A paralegal is a professional in legal sciences that performs procedures autonomously or semi autonomously. They also work in support or assist professionals related to the legal area of a consultative or judicial litigation nature. Its labor market is broad, including consultancies, companies that have legal departments or that perform legislation compliance activities such as: environmental, labor, controlled products, product registration, trademarks and patents, tax, bidding, among others. Legal offices and public bodies also have many paralegals in support activities although they do not yet use the correct name of the profession[citation needed.
In United States in 1967, the American Bar Association (ABA) endorsed the concept of the paralegal and, in 1968, established its first committee on legal assistants.
The exact nature of their work and limitations that the law places on the tasks they are allowed to undertake vary between nations and jurisdictions. Paralegals generally are not allowed to offer legal services independently in most jurisdictions.
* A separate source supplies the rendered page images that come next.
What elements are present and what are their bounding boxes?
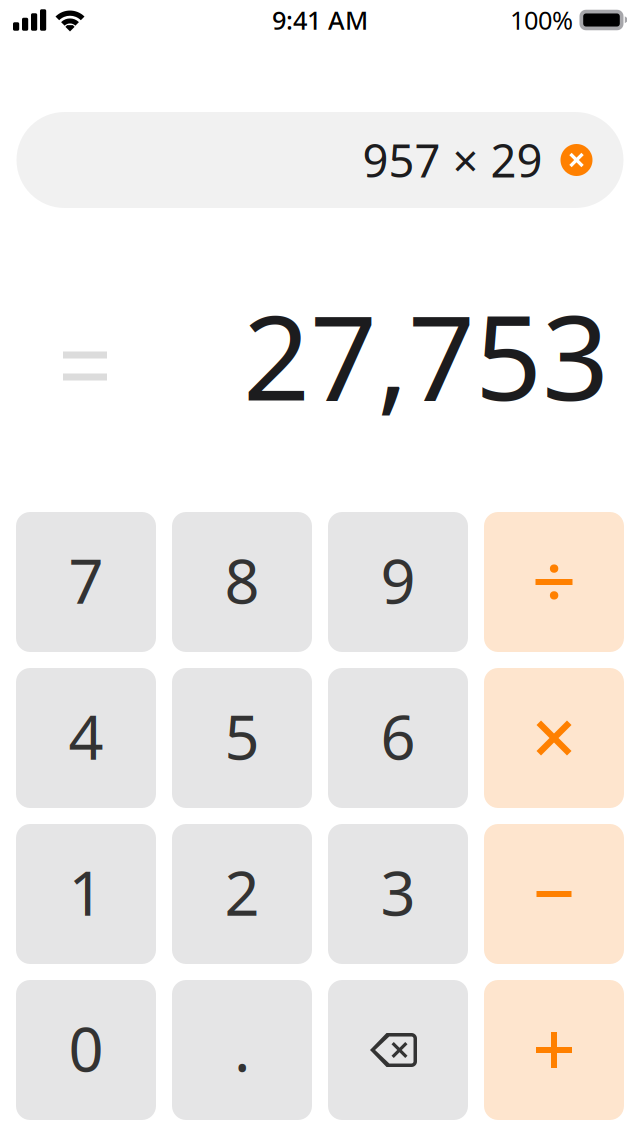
button[interactable]: 6 [328,668,468,808]
staticText: 5 [224,695,260,777]
staticText: 8 [224,539,260,621]
staticText: 4 [68,695,104,777]
button[interactable]: Multiply [484,668,624,808]
button[interactable]: Clear [560,144,592,176]
button[interactable]: Add [484,980,624,1120]
button[interactable]: 3 [328,824,468,964]
staticText: 3 [380,851,416,933]
staticText: 27,753 [243,277,609,433]
staticText: 2 [224,851,260,933]
staticText: . [234,1007,250,1089]
button[interactable]: . [172,980,312,1120]
staticText: 7 [68,539,104,621]
button[interactable]: 1 [16,824,156,964]
button[interactable]: 7 [16,512,156,652]
staticText: 957 × 29 [362,130,542,190]
button[interactable]: Subtract [484,824,624,964]
button[interactable]: 0 [16,980,156,1120]
button[interactable]: Divide [484,512,624,652]
staticText: 9:41 AM [272,3,368,37]
staticText: 9 [380,539,416,621]
button[interactable]: 9 [328,512,468,652]
button[interactable]: 5 [172,668,312,808]
button[interactable]: 2 [172,824,312,964]
button[interactable]: 8 [172,512,312,652]
staticText: 1 [68,851,104,933]
staticText: 0 [68,1007,104,1089]
button[interactable]: Delete [328,980,468,1120]
button[interactable]: 4 [16,668,156,808]
staticText: 100% [510,3,573,37]
staticText: 6 [380,695,416,777]
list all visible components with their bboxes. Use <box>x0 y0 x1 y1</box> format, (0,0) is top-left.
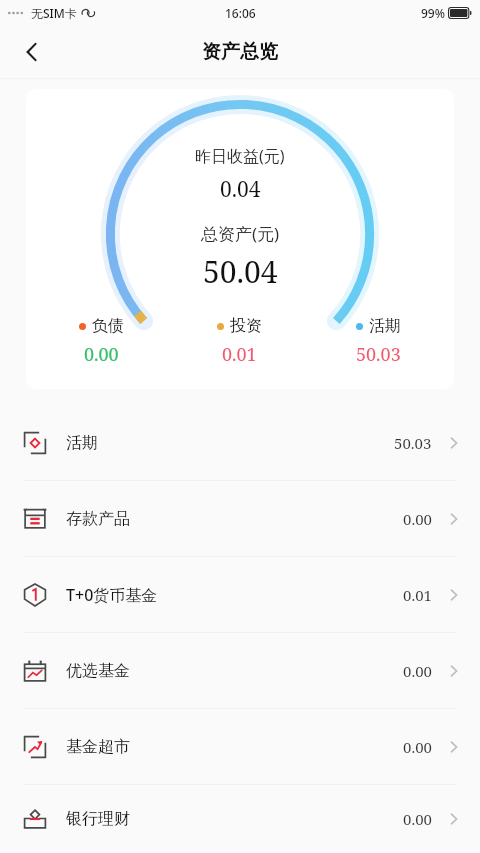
staticText: 99% <box>421 5 445 21</box>
staticText: 总资产(元) <box>201 222 280 245</box>
staticText: 0.00 <box>84 342 119 367</box>
staticText: 基金超市 <box>66 737 130 757</box>
staticText: 0.00 <box>403 809 432 829</box>
staticText: 0.00 <box>403 509 432 529</box>
button[interactable]: 活期 <box>0 405 480 480</box>
staticText: 0.00 <box>403 737 432 757</box>
button[interactable]: T+0货币基金 <box>0 557 480 632</box>
staticText: 投资 <box>230 316 262 336</box>
staticText: 0.01 <box>222 342 257 367</box>
staticText: 50.04 <box>203 251 278 292</box>
staticText: 16:06 <box>225 5 256 21</box>
staticText: 活期 <box>66 433 98 453</box>
staticText: 昨日收益(元) <box>195 145 285 167</box>
button[interactable]: 负债 <box>32 316 170 367</box>
staticText: 50.03 <box>356 342 401 367</box>
button[interactable]: 投资 <box>170 316 309 367</box>
staticText: 存款产品 <box>66 509 130 529</box>
staticText: 资产总览 <box>202 40 278 64</box>
button[interactable]: 活期 <box>309 316 448 367</box>
staticText: 无SIM卡 <box>31 5 77 21</box>
button[interactable]: 存款产品 <box>0 481 480 556</box>
button[interactable]: 返回 <box>10 30 54 74</box>
staticText: 活期 <box>369 316 401 336</box>
button[interactable]: 优选基金 <box>0 633 480 708</box>
button[interactable]: 银行理财 <box>0 785 480 853</box>
staticText: 优选基金 <box>66 661 130 681</box>
staticText: 50.03 <box>394 433 432 453</box>
button[interactable]: 基金超市 <box>0 709 480 784</box>
staticText: 0.01 <box>403 585 432 605</box>
staticText: 0.00 <box>403 661 432 681</box>
staticText: 0.04 <box>220 175 261 204</box>
staticText: T+0货币基金 <box>66 584 158 606</box>
staticText: 银行理财 <box>66 809 130 829</box>
staticText: 负债 <box>92 316 124 336</box>
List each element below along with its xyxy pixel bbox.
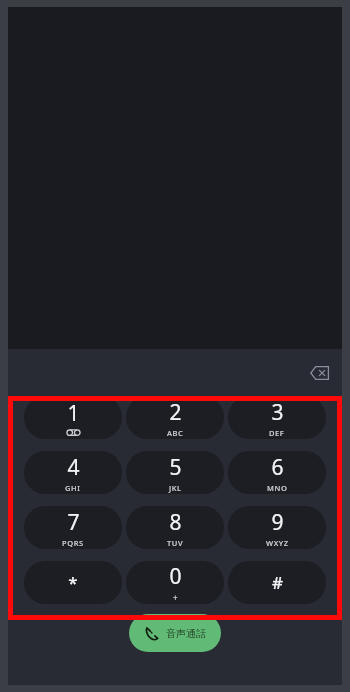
staticText: MNO <box>267 483 288 493</box>
staticText: 9 <box>271 508 284 537</box>
staticText: 4 <box>67 453 80 482</box>
button[interactable]: # <box>228 561 326 604</box>
button[interactable]: 9 <box>228 506 326 549</box>
staticText: 3 <box>271 398 284 427</box>
button[interactable]: Backspace <box>302 356 336 390</box>
staticText: GHI <box>65 483 81 493</box>
button[interactable]: 4 <box>24 451 122 494</box>
staticText: 5 <box>169 453 182 482</box>
staticText: PQRS <box>62 538 84 548</box>
button[interactable]: 3 <box>228 396 326 439</box>
staticText: 音声通話 <box>166 627 206 640</box>
button[interactable]: 音声通話 <box>129 614 221 652</box>
staticText: 2 <box>169 398 182 427</box>
staticText: WXYZ <box>266 538 289 548</box>
button[interactable]: 1 <box>24 396 122 439</box>
button[interactable]: * <box>24 561 122 604</box>
button[interactable]: 5 <box>126 451 224 494</box>
staticText: 0 <box>169 562 182 591</box>
button[interactable]: 0 <box>126 561 224 604</box>
button[interactable]: 8 <box>126 506 224 549</box>
staticText: * <box>68 571 78 594</box>
staticText: 7 <box>67 508 80 537</box>
staticText: 1 <box>67 399 80 428</box>
button[interactable]: 2 <box>126 396 224 439</box>
staticText: ABC <box>167 428 184 438</box>
staticText: 6 <box>271 453 284 482</box>
button[interactable]: 6 <box>228 451 326 494</box>
staticText: JKL <box>169 483 182 493</box>
staticText: 8 <box>169 508 182 537</box>
staticText: TUV <box>167 538 184 548</box>
staticText: + <box>173 592 178 603</box>
button[interactable]: 7 <box>24 506 122 549</box>
staticText: # <box>272 571 283 594</box>
staticText: DEF <box>269 428 285 438</box>
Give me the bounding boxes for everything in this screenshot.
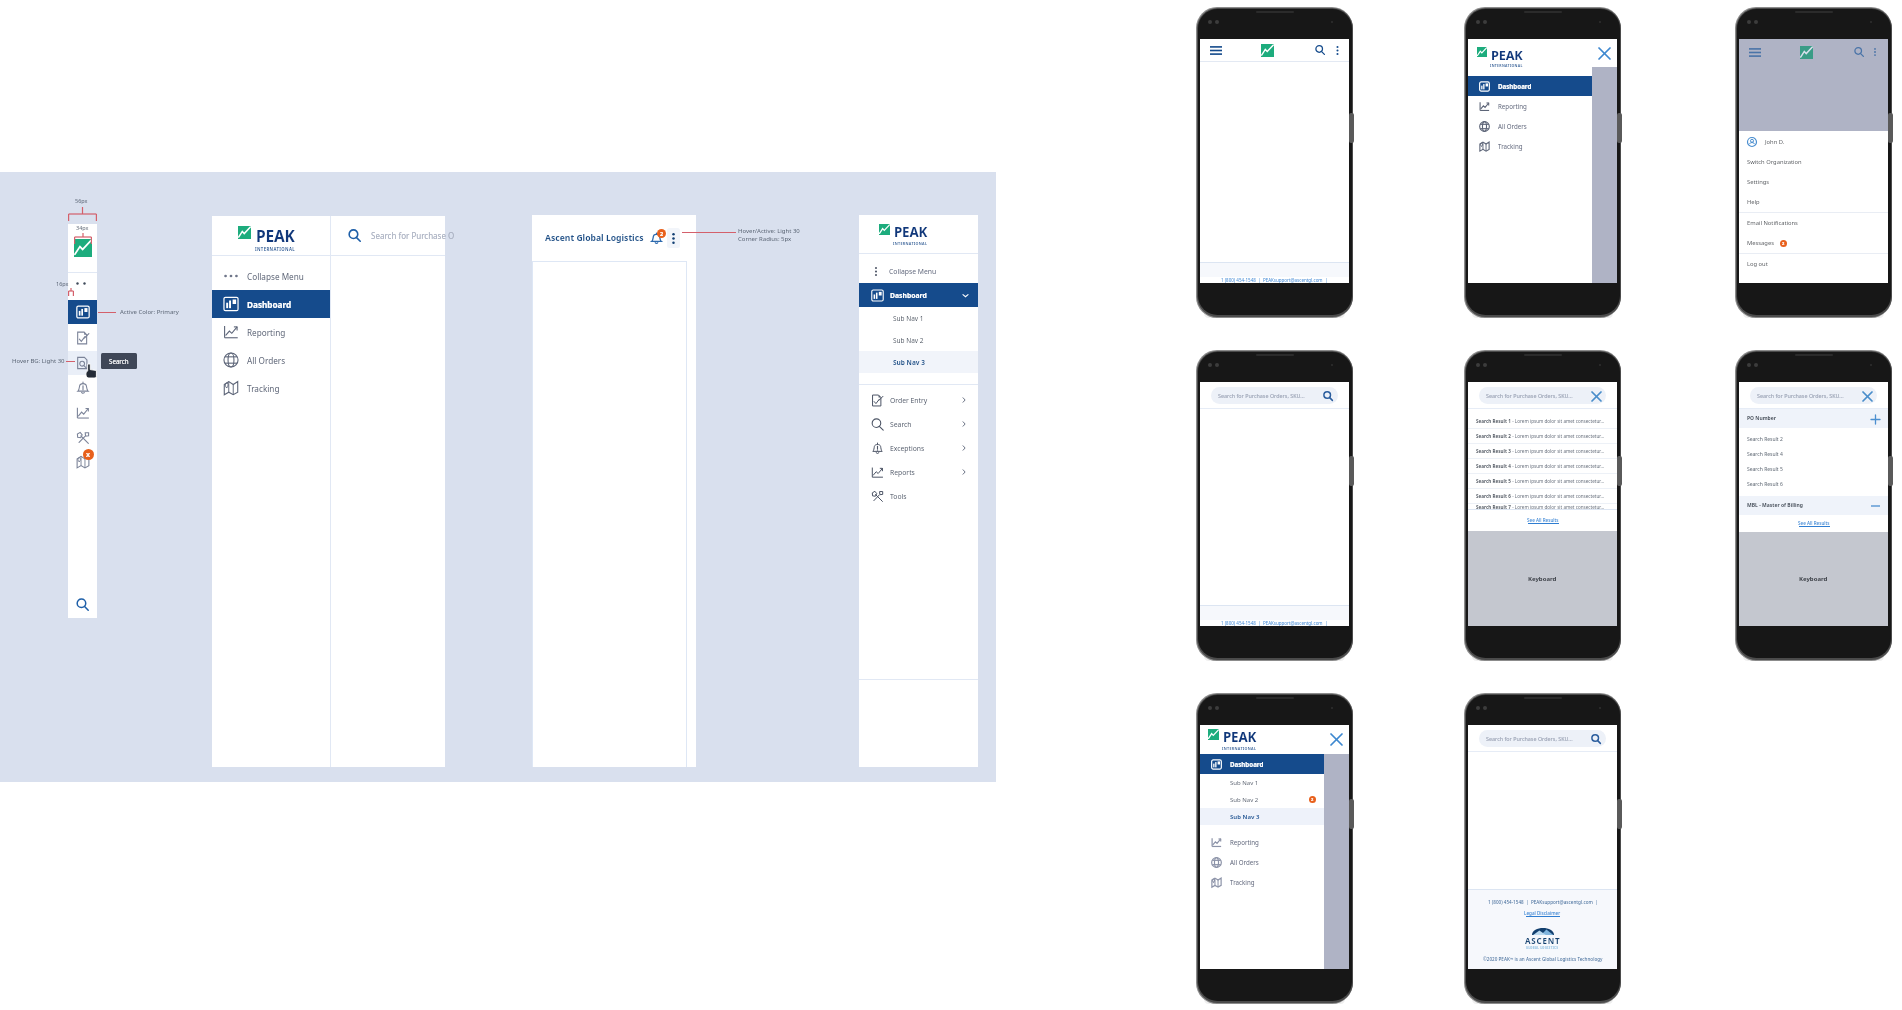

In some jurisdictions, paralegals can conduct their own business and are called paralegals, providing services such as settlements, court filings, legal research and other auxiliary legal services; these tasks often have instructions from a solicitor attached.
In the United States, a paralegal is protected from some forms of professional liability under the theory that paralegals are working as an enhancement of an attorney, who takes ultimate responsibility for the supervision of the paralegal's work and work product. Paralegals often have taken a prescribed series of courses in law and legal processes. Paralegals may analyze and summarize depositions, prepare and answer interrogatories, draft procedural motions and other routine briefs, perform legal research and analysis, draft research memos, and perform case and project management. Paralegals often handle drafting much of the paperwork in probate cases, divorce actions, bankruptcies, and investigations. Consumers of legal services are typically billed for the time paralegals spend on their cases. In the United States, they are not authorized by the government or other agency to offer legal services (including legal advice) except in Washington State in the same way as lawyers, nor are they officers of the court, nor are they usually subject to government-sanctioned or court-sanctioned rules of conduct. In some jurisdictions (Ontario, Canada, for example) paralegals are licensed and regulated the same way that lawyers are and these licensed professionals may be permitted to provide legal services to the public and appear before certain lower courts and administrative tribunals.